[Postoperative therapy by means of acute parenteral alimentation (APA) with high doses of insulin and glucose after open heart surgery (author's transl)]
- PMID: 6261607
[Postoperative therapy by means of acute parenteral alimentation (APA) with high doses of insulin and glucose after open heart surgery (author's transl)]
Abstract
Immediately after open heart operations (extracorporeal circulation) 22 patients were investigated in 2 groups at the intensive care unit. Whereas the control group received Ringer lactate as postoperative infusion (RL-group), the 2nd group was given 50% glucose (0.5 g/kg/h) and insulin (250 U/1,000 cc) (GI-group). In case of need (blood glucose level) additional insulin up to 200 U/h, maximum 800 U/10 h, was supplied.

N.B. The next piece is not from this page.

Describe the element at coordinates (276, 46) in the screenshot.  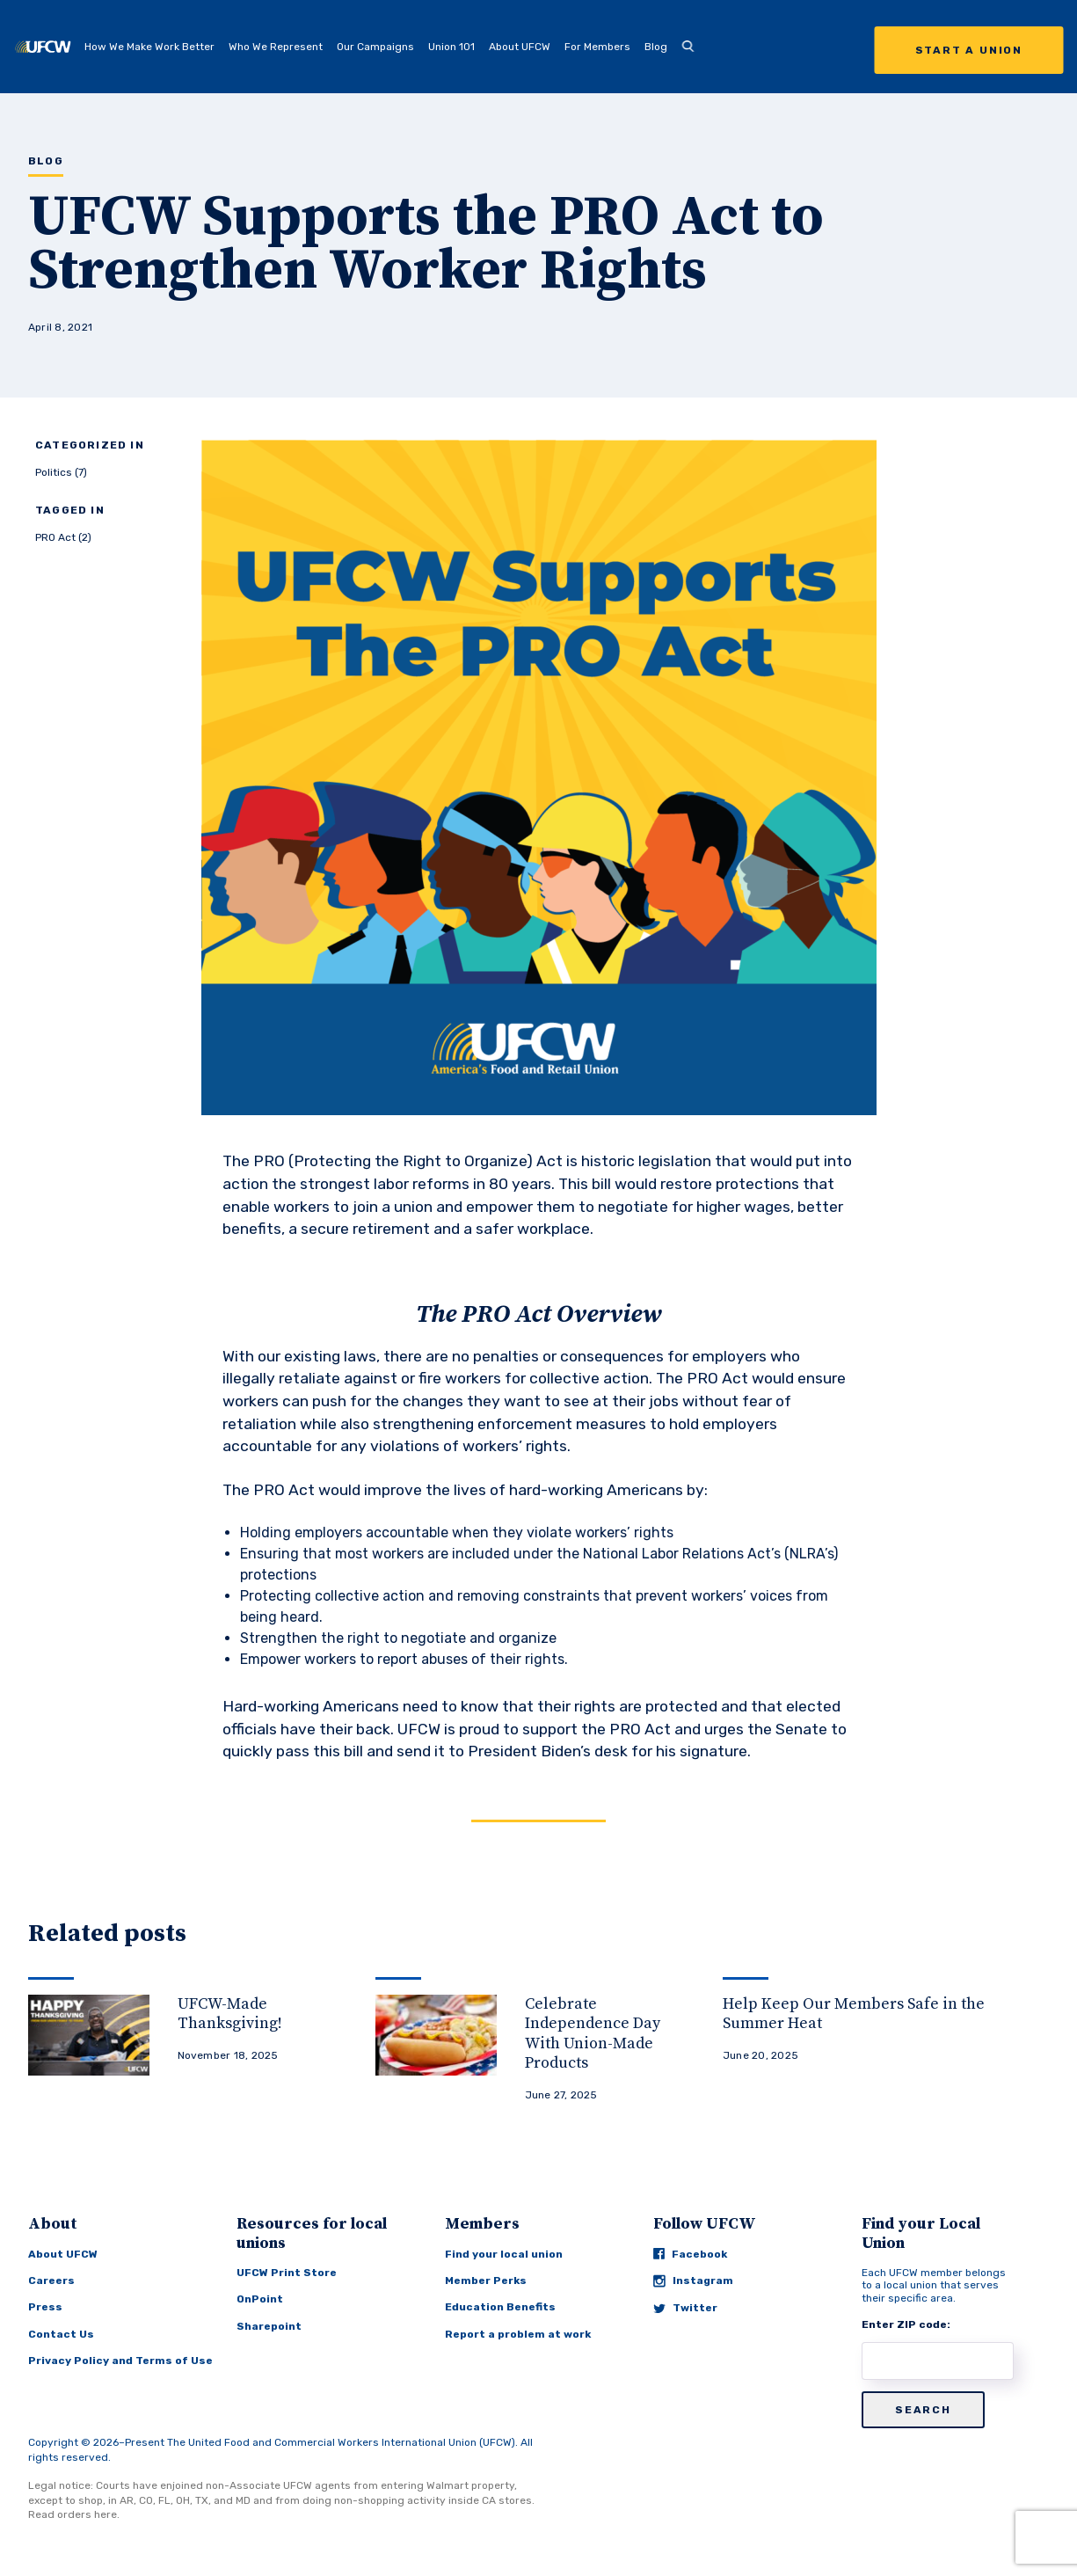
I see `Who We Represent` at that location.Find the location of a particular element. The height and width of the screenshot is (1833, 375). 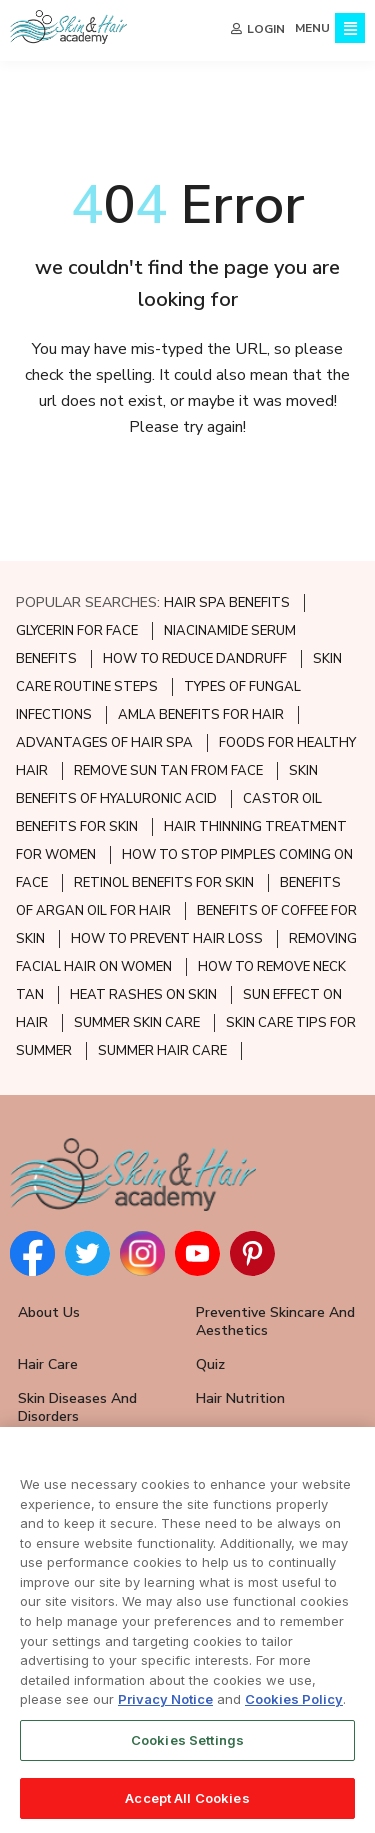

On the 1st postoperative day 500 ml 10% crystalline amino acid solution was added. Before the start of postoperative infusion therapy postoperative serum insulin levels were low in spite of considerably elevated blood glucose levels (glucose utilisation disorder, insulin suppression). In contrast with the RL-group there was in the GI-group a significant decrease of FFA-serum level and cAMP serum level which developed during the infusion. Urine output and urinary glucose excretion was nearly equal in both groups. Urinary potassium excretion in the GI-group remained significantly one third lower than that of the RL-group, in spite of the potassium supply to the GI-group being nearly twice and serum potassium level approximately equal. Urinary sodium excretion of GI-group on the other hand was approximately 15% higher than that of RL-group. In relation to preoperative values postoperative urinary N-excretion of the GI-group was unchanged, whereas in RL-group the postoperative N-excretion was significantly 30% increased; in postoperative alpha-amino-N-excretion there was only a small difference between the groups, which indicates an insulin-modifiable increase in protein breakdown rather than a decreased protein synthesis. According to the obviously improved situation in energetic considerations, cell membrane potential restoration and N-balance resp. protein synthesis in the insulin treated group, the question is discussed whether this therapy (APA) which shifts metabolism to an anabolic state, is of a certain value as a therapeutic measure in the postshock phase.